One day after President Bush received an August 2001 briefing on al Qaeda's efforts, senior officials got a similar memo without the current threats.
BY JOHN SOLOMON
Associated Press
WASHINGTON - Just one day after President Bush received a pre-Sept. 11 briefing on al Qaeda's effort to strike on U.S. soil, senior government executives received a similarly titled memo that excluded information about current threats and investigations, say federal officials who have read both documents.
The Aug. 7, 2001, memo, known as the senior executive intelligence brief or SEIB, didn't mention the 70 FBI investigations into possible al Qaeda activity that Bush had been told of a day earlier in a memo entitled Bin Laden Entitled to Strike in U.S., the officials said Monday.
The senior executives' memo also did not mention a threat received in May 2001 of a U.S.-based explosives attacks or say that the FBI had concerns about recent casing of buildings in New York, the officials told The Associated Press.
They spoke on condition of anonymity because that memo remains classified.
Some members of Congress said Monday they were concerned that senior executive memos and other similar documents may have given policy-makers working for Bush an incomplete picture of the threat.
But administration officials said there was nothing sinister about the deletions.
Typically, the senior executives' memo goes to scores of Cabinet-agency officials doesn't include raw intelligence or sensitive information, officials said.
That is done to guard against unnecessary leaks and because that type of sensitive information isn't deemed essential to be distributed to all policy-makers, they said.
Those on the front lines get that information directly from targeted raw intelligence reports.

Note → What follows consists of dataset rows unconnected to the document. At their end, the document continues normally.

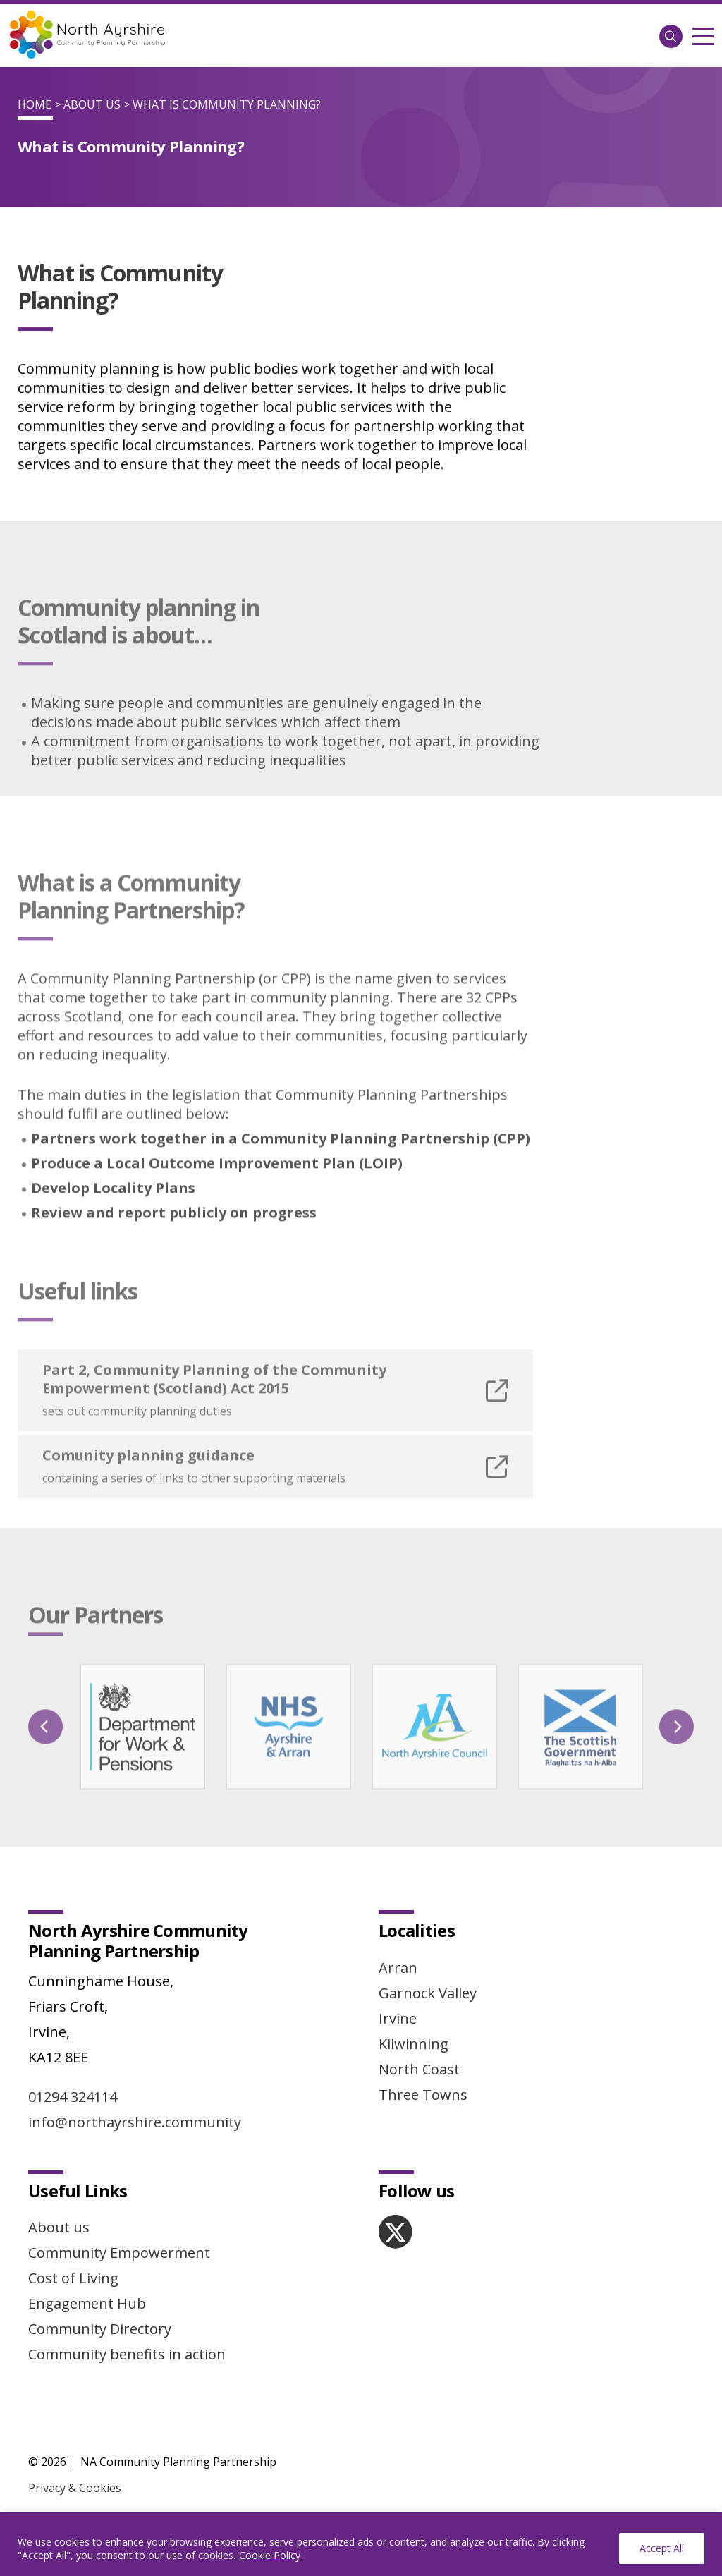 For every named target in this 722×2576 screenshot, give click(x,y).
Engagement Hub (87, 2303)
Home (34, 104)
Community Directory (99, 2328)
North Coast (419, 2069)
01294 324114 (72, 2096)
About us (59, 2227)
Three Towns (423, 2094)
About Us (92, 104)
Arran (398, 1967)
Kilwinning (413, 2043)
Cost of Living (73, 2278)
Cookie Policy (269, 2555)
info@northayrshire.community (134, 2122)
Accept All (662, 2548)
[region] (361, 2544)
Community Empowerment (119, 2252)
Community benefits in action (127, 2354)
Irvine (398, 2018)
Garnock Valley (428, 1993)
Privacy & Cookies (74, 2488) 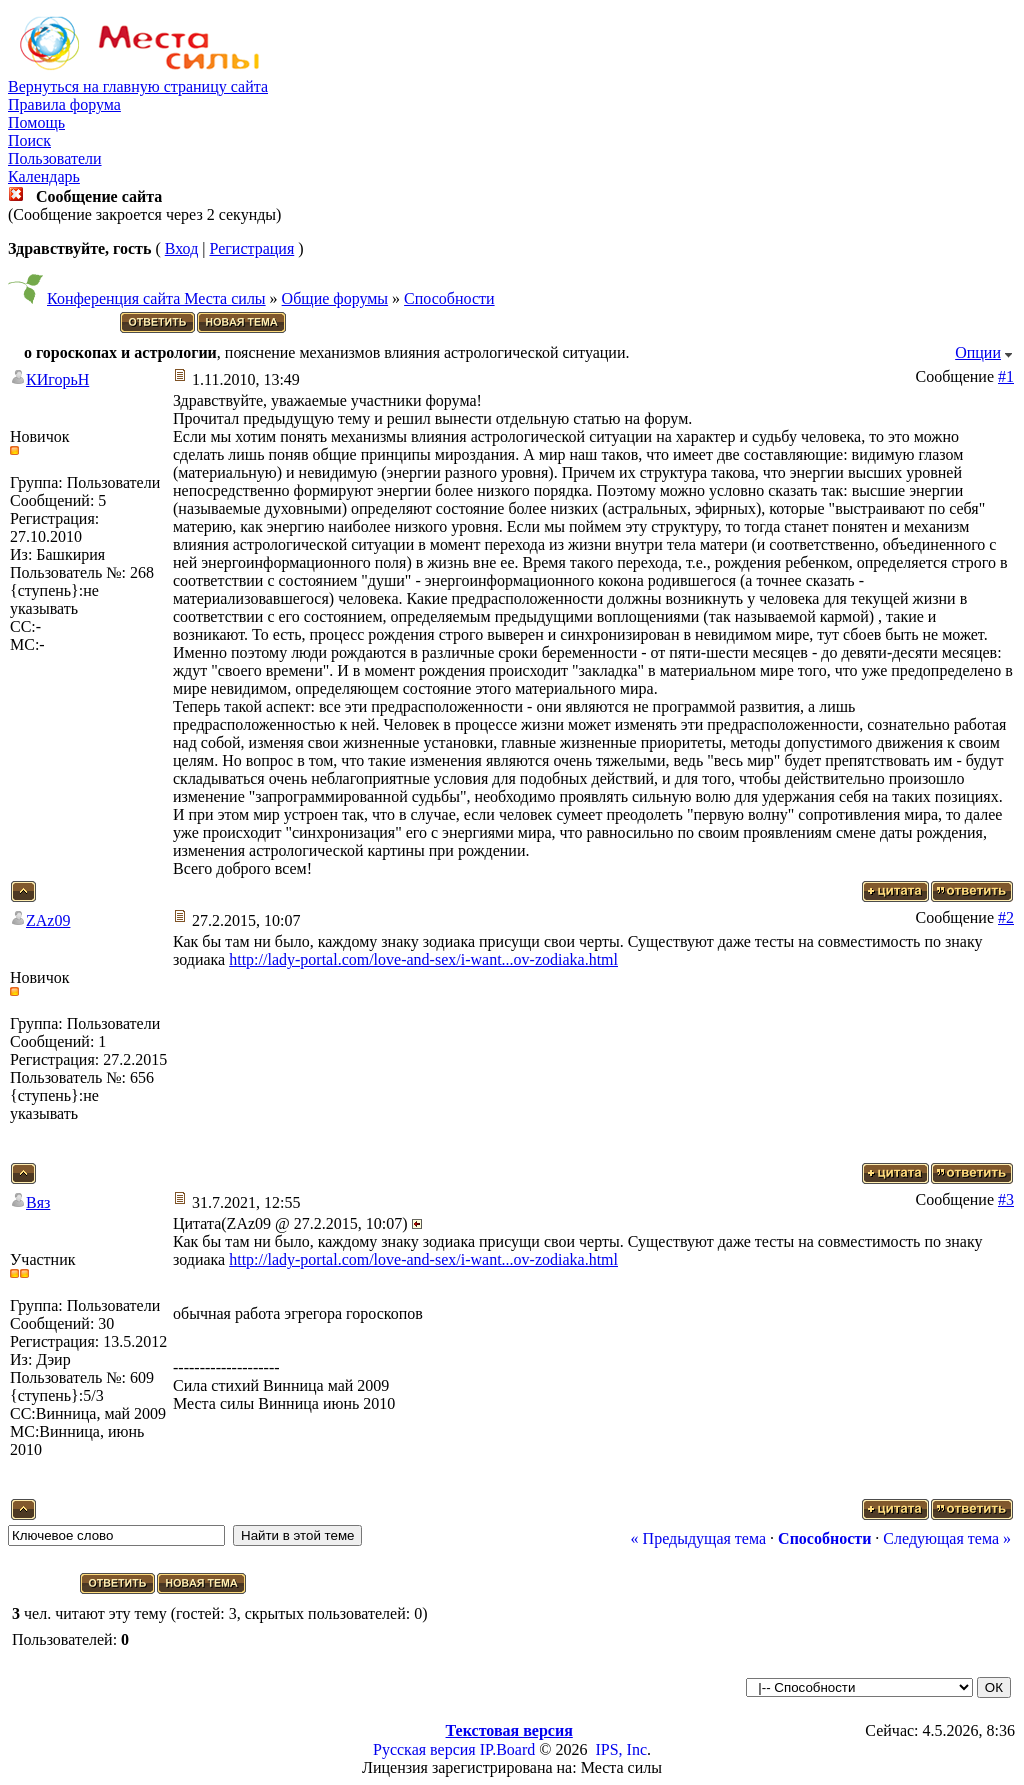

For instance, CIA, FBI, Customs and immigration and White House antiterror officials had received the May 2001 intelligence report about a possible al Qaeda explosives plot on U.S. soil shortly after it arrived and were investigating it by the time the president learned of it, the officials said.
Nonetheless, some who saw the memo said they feared it gave policy-makers and members of the congressional intelligence committees a picture of the domestic threat so stale and incomplete that it didn't provide a sense of urgency one month before Sept. 11.
Former Senate Intelligence Committee chairman Bob Graham, D-Fla., said Monday he has not yet been able to compare the two memos, but would be concerned if senior policy-makers and key lawmakers weren't aware they were missing some relevant information provided to the president.
''I think it is an important policy issue that we may not know everything the president knows, but we at least should know we don't know some things, that there is something being withheld,'' Graham said.
Members of Congress, outside experts and the independent commission investigating pre-Sept. 11 intelligence failures are more broadly questioning whether useful intelligence was, and still is, being held too restrictively.